= Beginning of Section =

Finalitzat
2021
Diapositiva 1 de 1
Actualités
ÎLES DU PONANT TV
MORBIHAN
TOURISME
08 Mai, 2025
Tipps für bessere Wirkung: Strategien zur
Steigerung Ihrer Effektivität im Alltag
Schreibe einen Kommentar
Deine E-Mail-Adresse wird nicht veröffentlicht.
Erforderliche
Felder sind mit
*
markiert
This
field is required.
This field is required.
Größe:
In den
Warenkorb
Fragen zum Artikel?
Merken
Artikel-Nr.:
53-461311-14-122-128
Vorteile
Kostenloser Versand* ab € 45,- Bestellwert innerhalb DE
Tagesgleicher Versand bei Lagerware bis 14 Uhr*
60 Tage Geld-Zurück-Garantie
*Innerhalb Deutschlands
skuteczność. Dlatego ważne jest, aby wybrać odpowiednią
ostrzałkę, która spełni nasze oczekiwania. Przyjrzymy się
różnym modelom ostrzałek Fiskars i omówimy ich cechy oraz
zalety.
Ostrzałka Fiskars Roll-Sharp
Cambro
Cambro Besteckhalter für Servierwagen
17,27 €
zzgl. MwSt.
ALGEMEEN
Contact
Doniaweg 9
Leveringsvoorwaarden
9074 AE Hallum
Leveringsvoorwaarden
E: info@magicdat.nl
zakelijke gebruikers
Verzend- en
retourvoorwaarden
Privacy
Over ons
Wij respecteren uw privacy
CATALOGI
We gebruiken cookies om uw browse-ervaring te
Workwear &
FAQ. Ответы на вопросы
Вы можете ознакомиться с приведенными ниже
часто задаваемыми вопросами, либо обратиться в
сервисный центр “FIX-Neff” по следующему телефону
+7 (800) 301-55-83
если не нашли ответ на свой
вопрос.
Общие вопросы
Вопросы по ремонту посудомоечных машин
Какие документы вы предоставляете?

= End of Section =

*What you will do*: Only the count is wanted: report how many lines of the material above hold the word "Fiskars".

*Exercise response*: 2